Stored entries:
* * * * * * * * *

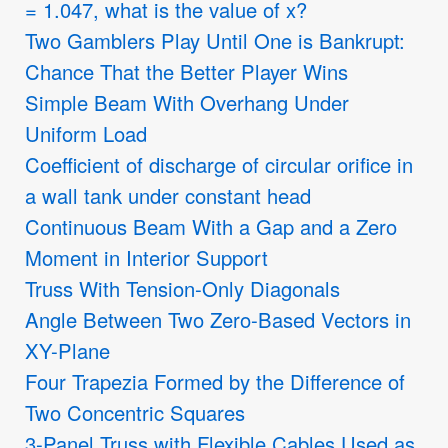
= 1.047, what is the value of x?
Two Gamblers Play Until One is Bankrupt:
Chance That the Better Player Wins
Simple Beam With Overhang Under
Uniform Load
Coefficient of discharge of circular orifice in
a wall tank under constant head
Continuous Beam With a Gap and a Zero
Moment in Interior Support
Truss With Tension-Only Diagonals
Angle Between Two Zero-Based Vectors in
XY-Plane
Four Trapezia Formed by the Difference of
Two Concentric Squares
3-Panel Truss with Flexible Cables Used as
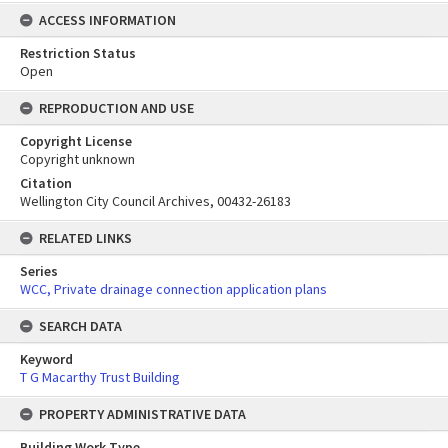
ACCESS INFORMATION
Restriction Status
Open
REPRODUCTION AND USE
Copyright License
Copyright unknown
Citation
Wellington City Council Archives, 00432-26183
RELATED LINKS
Series
WCC, Private drainage connection application plans
SEARCH DATA
Keyword
T G Macarthy Trust Building
PROPERTY ADMINISTRATIVE DATA
Building Work Type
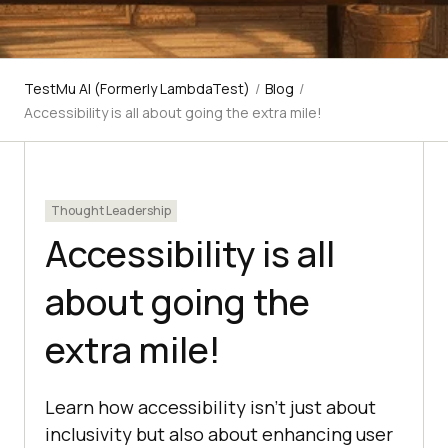
TestMu AI (Formerly LambdaTest)
/
Blog
/
Accessibility is all about going the extra mile!
Thought Leadership
Accessibility is all
about going the
extra mile!
Learn how accessibility isn't just about
inclusivity but also about enhancing user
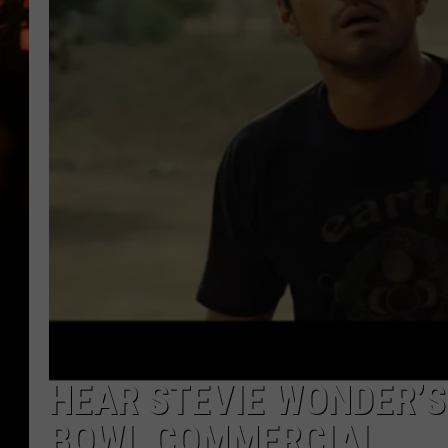
WES NESSMAN
HOUSE OF HAIR W/DEE SNYDE
HEAR STEVIE WONDER’S 
BOWL COMMERCIAL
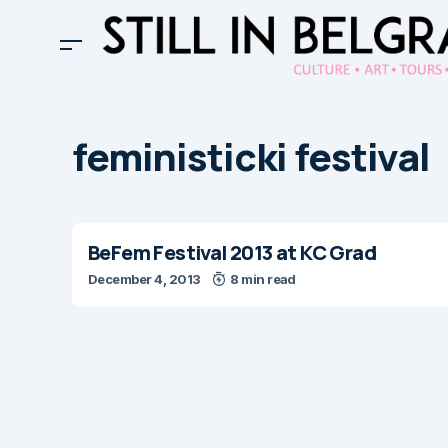
feministicki festival
BeFem Festival 2013 at KC Grad
December 4, 2013
8 min read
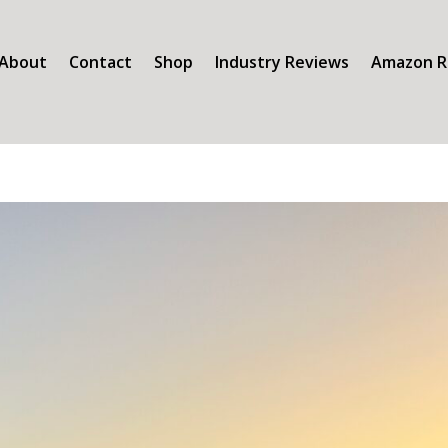
About
Contact
Shop
Industry Reviews
Amazon R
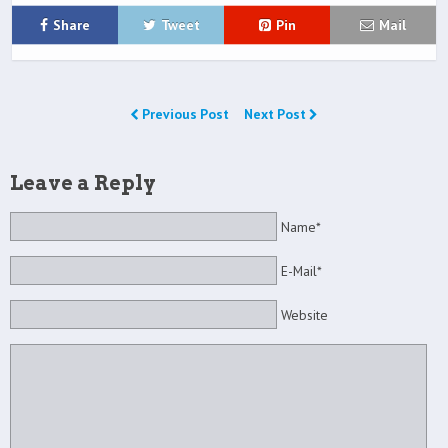
Share
Tweet
Pin
Mail
Previous Post
Next Post
Leave a Reply
Name*
E-Mail*
Website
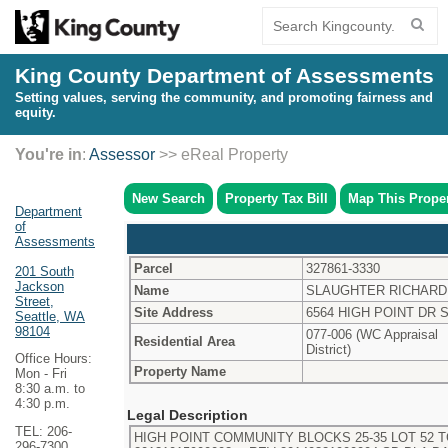
King County Department of Assessments
Setting values, serving the community, and promoting fairness and
equity.
You're in
:
Assessor
>> eReal Property
New Search
Property Tax Bill
Map This Prope
Department
of
Assessments
Parcel
327861-3330
201 South
Jackson
Name
SLAUGHTER RICHARD
Street,
Site Address
6564 HIGH POINT DR 
Seattle, WA
98104
077-006 (WC Appraisal
Residential Area
District)
Office Hours:
Property Name
Mon - Fri
8:30 a.m. to
4:30 p.m.
Legal Description
TEL: 206-
HIGH POINT COMMUNITY BLOCKS 25-35 LOT 52 T
296-7300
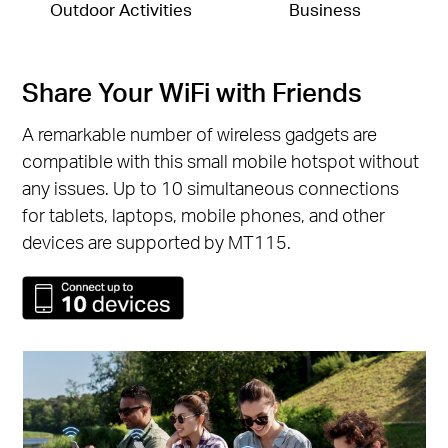
Outdoor Activities
Business
Share Your WiFi with Friends
A remarkable number of wireless gadgets are
compatible with this small mobile hotspot without
any issues. Up to 10 simultaneous connections
for tablets, laptops, mobile phones, and other
devices are supported by MT115.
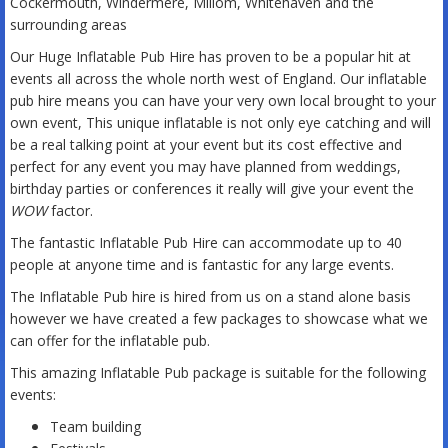
Cockermouth, Windermere, Millom, Whitehaven and the
surrounding areas
Our Huge Inflatable Pub Hire has proven to be a popular hit at
events all across the whole north west of England. Our inflatable
pub hire means you can have your very own local brought to your
own event, This unique inflatable is not only eye catching and will
be a real talking point at your event but its cost effective and
perfect for any event you may have planned from weddings,
birthday parties or conferences it really will give your event the
WOW
factor.
The fantastic Inflatable Pub Hire can accommodate up to 40
people at anyone time and is fantastic for any large events.
The Inflatable Pub hire is hired from us on a stand alone basis
however we have created a few packages to showcase what we
can offer for the inflatable pub.
This amazing Inflatable Pub package is suitable for the following
events:
Team building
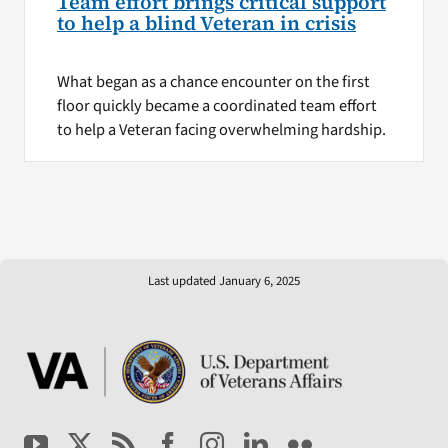
Team effort brings critical support
to help a blind Veteran in crisis
What began as a chance encounter on the first
floor quickly became a coordinated team effort
to help a Veteran facing overwhelming hardship.
Last updated January 6, 2025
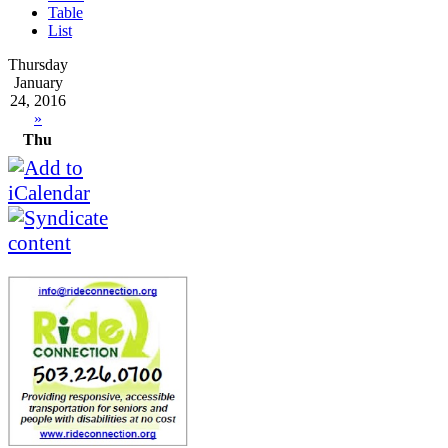
Table
List
Thursday
January
24, 2016
»
Thu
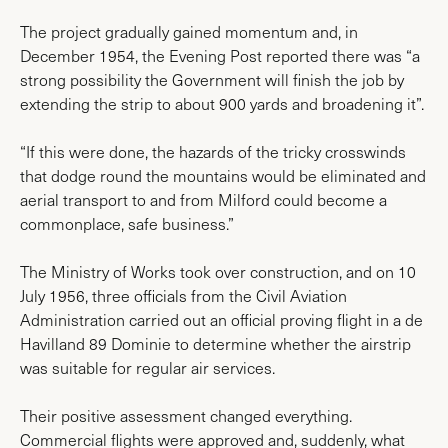
The project gradually gained momentum and, in
December 1954, the Evening Post reported there was “a
strong possibility the Government will finish the job by
extending the strip to about 900 yards and broadening it”.
“If this were done, the hazards of the tricky crosswinds
that dodge round the mountains would be eliminated and
aerial transport to and from Milford could become a
commonplace, safe business.”
The Ministry of Works took over construction, and on 10
July 1956, three officials from the Civil Aviation
Administration carried out an official proving flight in a de
Havilland 89 Dominie to determine whether the airstrip
was suitable for regular air services.
Their positive assessment changed everything.
Commercial flights were approved and, suddenly, what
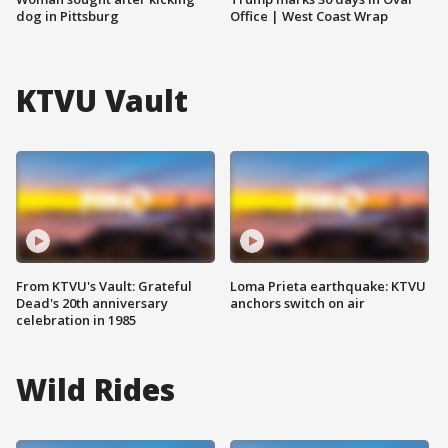
dog in Pittsburg
Office | West Coast Wrap
KTVU Vault
From KTVU's Vault: Grateful
Loma Prieta earthquake: KTVU
Dead's 20th anniversary
anchors switch on air
celebration in 1985
Wild Rides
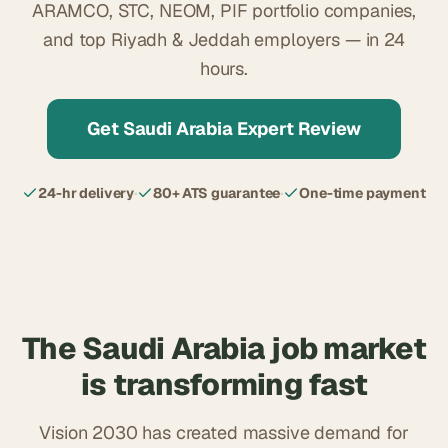
ARAMCO, STC, NEOM, PIF portfolio companies,
and top Riyadh & Jeddah employers — in 24
hours.
Get Saudi Arabia Expert Review
24-hr delivery
·
80+ ATS guarantee
·
One-time payment
The Saudi Arabia job market
is transforming fast
Vision 2030 has created massive demand for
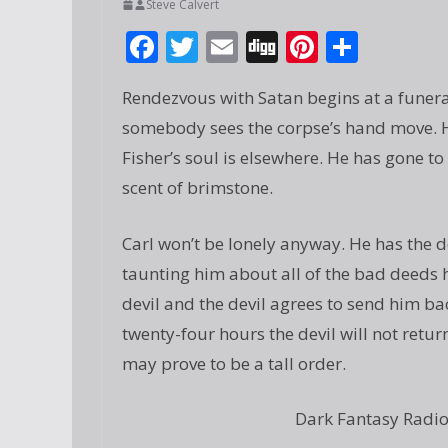
Steve Calvert
F
T
E
Di
Pi
S
ac
w
m
g
nt
h
Rendezvous with Satan begins at a funera
e
itt
ai
g
er
ar
somebody sees the corpse’s hand move. Ho
b
er
l
e
e
Fisher’s soul is elsewhere. He has gone to
o
st
scent of brimstone.
o
k
Carl won’t be lonely anyway. He has the 
taunting him about all of the bad deeds he 
devil and the devil agrees to send him bac
twenty-four hours the devil will not return
may prove to be a tall order.
Dark Fantasy Radio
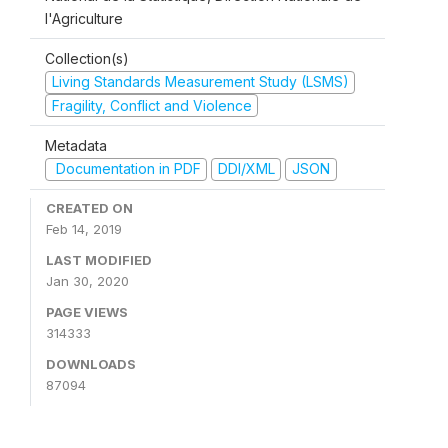
l'Agriculture
Collection(s)
Living Standards Measurement Study (LSMS)
Fragility, Conflict and Violence
Metadata
Documentation in PDF
DDI/XML
JSON
CREATED ON
Feb 14, 2019
LAST MODIFIED
Jan 30, 2020
PAGE VIEWS
314333
DOWNLOADS
87094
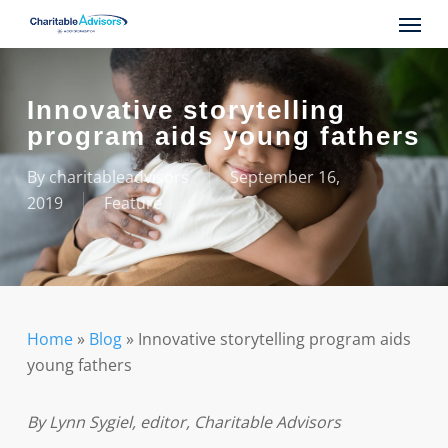
Skip
Menu
to
main
content
Innovative storytelling
program aids young fathers
By
charitableadvisors
September 16,
2019
Feature
Home
»
Blog
»
Innovative storytelling program aids
young fathers
By Lynn Sygiel, editor, Charitable Advisors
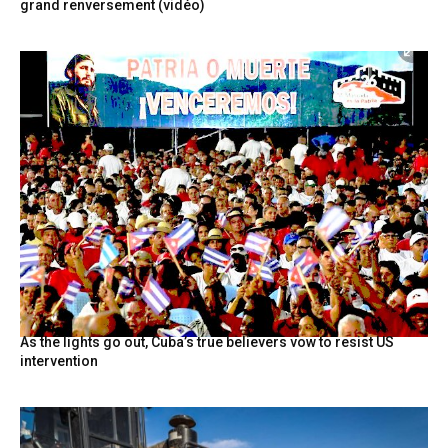
grand renversement (vidéo)
As the lights go out, Cuba’s true believers vow to resist US
intervention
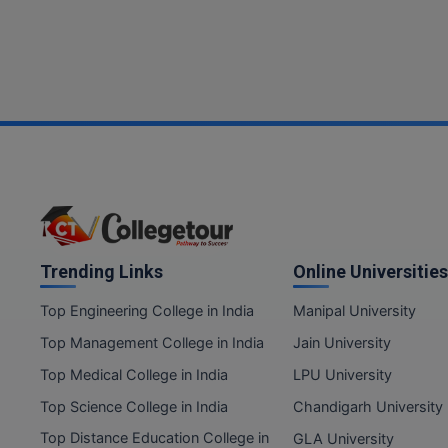
Trending Links
Online Universities
Top Engineering College in India
Manipal University
Top Management College in India
Jain University
Top Medical College in India
LPU University
Top Science College in India
Chandigarh University
Top Distance Education College in
GLA University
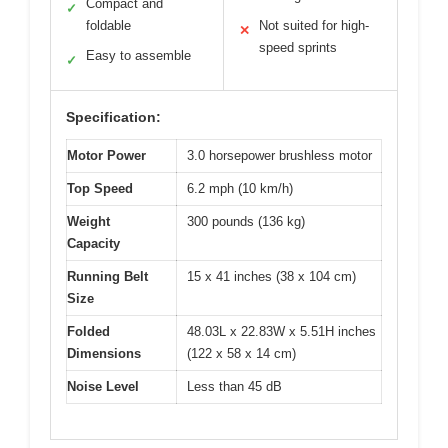
Compact and
✓
foldable
Not suited for high-
✕
speed sprints
Easy to assemble
✓
Specification:
Motor Power
3.0 horsepower brushless motor
Top Speed
6.2 mph (10 km/h)
Weight
300 pounds (136 kg)
Capacity
Running Belt
15 x 41 inches (38 x 104 cm)
Size
Folded
48.03L x 22.83W x 5.51H inches
Dimensions
(122 x 58 x 14 cm)
Noise Level
Less than 45 dB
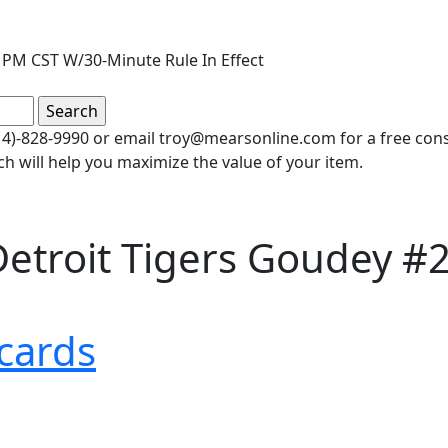
 PM CST W/30-Minute Rule In Effect
(414)-828-9990 or email troy@mearsonline.com for a free co
ch will help you maximize the value of your item.
etroit Tigers Goudey #2
cards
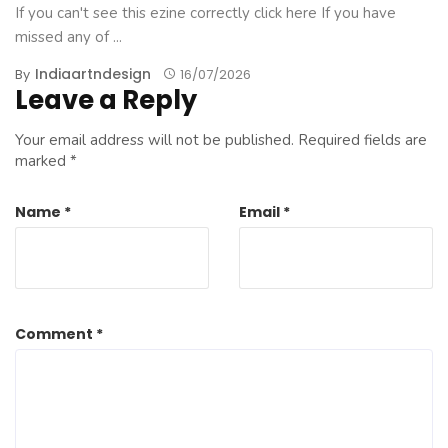
If you can't see this ezine correctly click here If you have
missed any of ...
Indiaartndesign
By
16/07/2026
Leave a Reply
Your email address will not be published.
Required fields are
marked
*
Name
*
Email
*
Comment
*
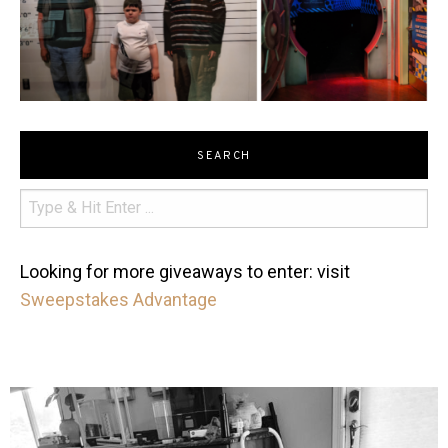
SEARCH
Looking for more giveaways to enter: visit
Sweepstakes Advantage
mdefined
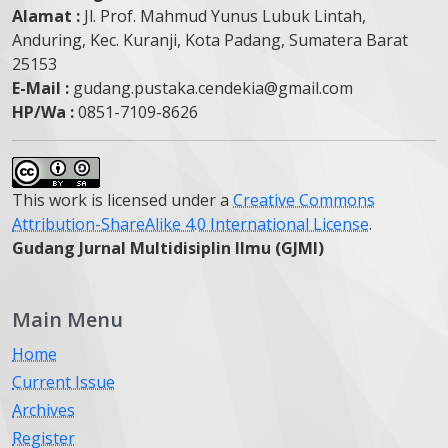
Alamat :
Jl. Prof. Mahmud Yunus Lubuk Lintah,
Anduring, Kec. Kuranji, Kota Padang, Sumatera Barat
25153
E-Mail :
gudang.pustaka.cendekia@gmail.com
HP/Wa :
0851-7109-8626
This work is licensed under a
Creative Commons
Attribution-ShareAlike 4.0 International License
.
Gudang Jurnal Multidisiplin Ilmu (GJMI)
Main Menu
Home
Current Issue
Archives
Register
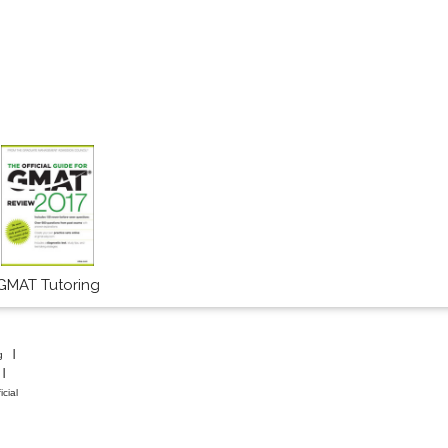
GMAT Tutoring
g
icial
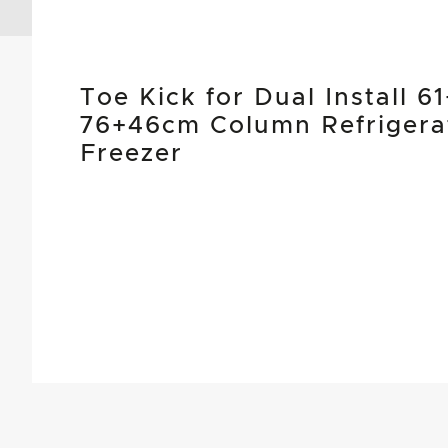
Toe Kick for Dual Install 6
76+46cm Column Refrigera
Freezer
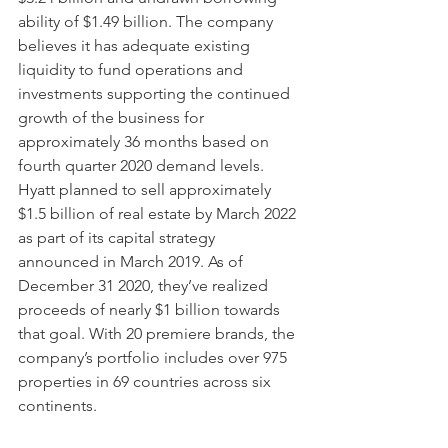
ability of $1.49 billion. The company 
believes it has adequate existing 
liquidity to fund operations and 
investments supporting the continued 
growth of the business for 
approximately 36 months based on 
fourth quarter 2020 demand levels. 
Hyatt planned to sell approximately 
$1.5 billion of real estate by March 2022 
as part of its capital strategy 
announced in March 2019. As of 
December 31 2020, they’ve realized 
proceeds of nearly $1 billion towards 
that goal. With 20 premiere brands, the 
company’s portfolio includes over 975 
properties in 69 countries across six 
continents.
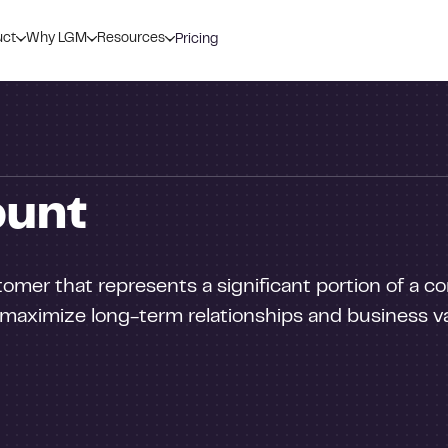
uct
Why LGM
Resources
Pricing
ount
tomer that represents a significant portion of a 
aximize long-term relationships and business v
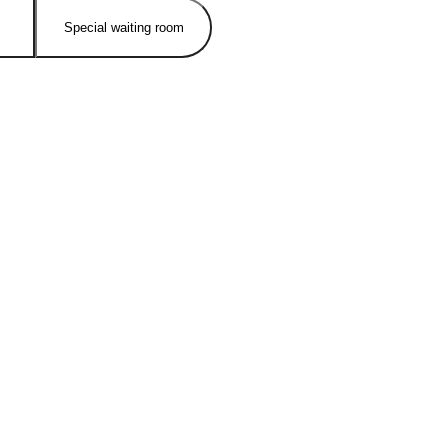
Special waiting room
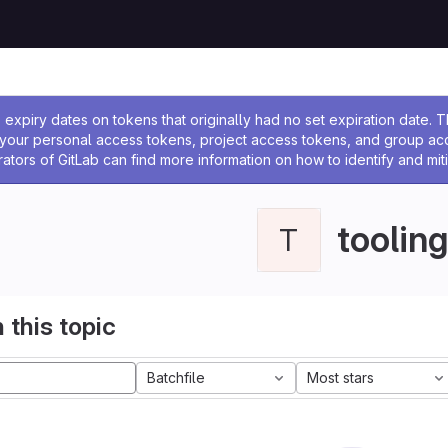
ssage
expiry dates on tokens that originally had no set expiration date.
w your personal access tokens, project access tokens, and group a
rators of GitLab can find more information on how to identify and miti
tooling
T
 this topic
Batchfile
Most stars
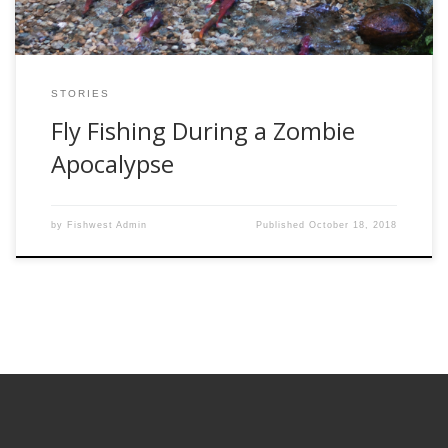
STORIES
Fly Fishing During a Zombie
Apocalypse
by
Fishwest Admin
Published
October 18, 2018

* * * * * * * * *

→ Problem:
Your copy should hold the lines from the one with "Easy to assemble" up to and including the one with "PM CST W/30-Minute Rule In Effect", exactly as in the data above, and no pictures.

→ Answer for the task:
Easy to assemble
✓
Specification:
Motor Power
3.0 horsepower brushless motor
Top Speed
6.2 mph (10 km/h)
Weight
300 pounds (136 kg)
Capacity
Running Belt
15 x 41 inches (38 x 104 cm)
Size
Folded
48.03L x 22.83W x 5.51H inches
Dimensions
(122 x 58 x 14 cm)
Noise Level
Less than 45 dB
 PM CST W/30-Minute Rule In Effect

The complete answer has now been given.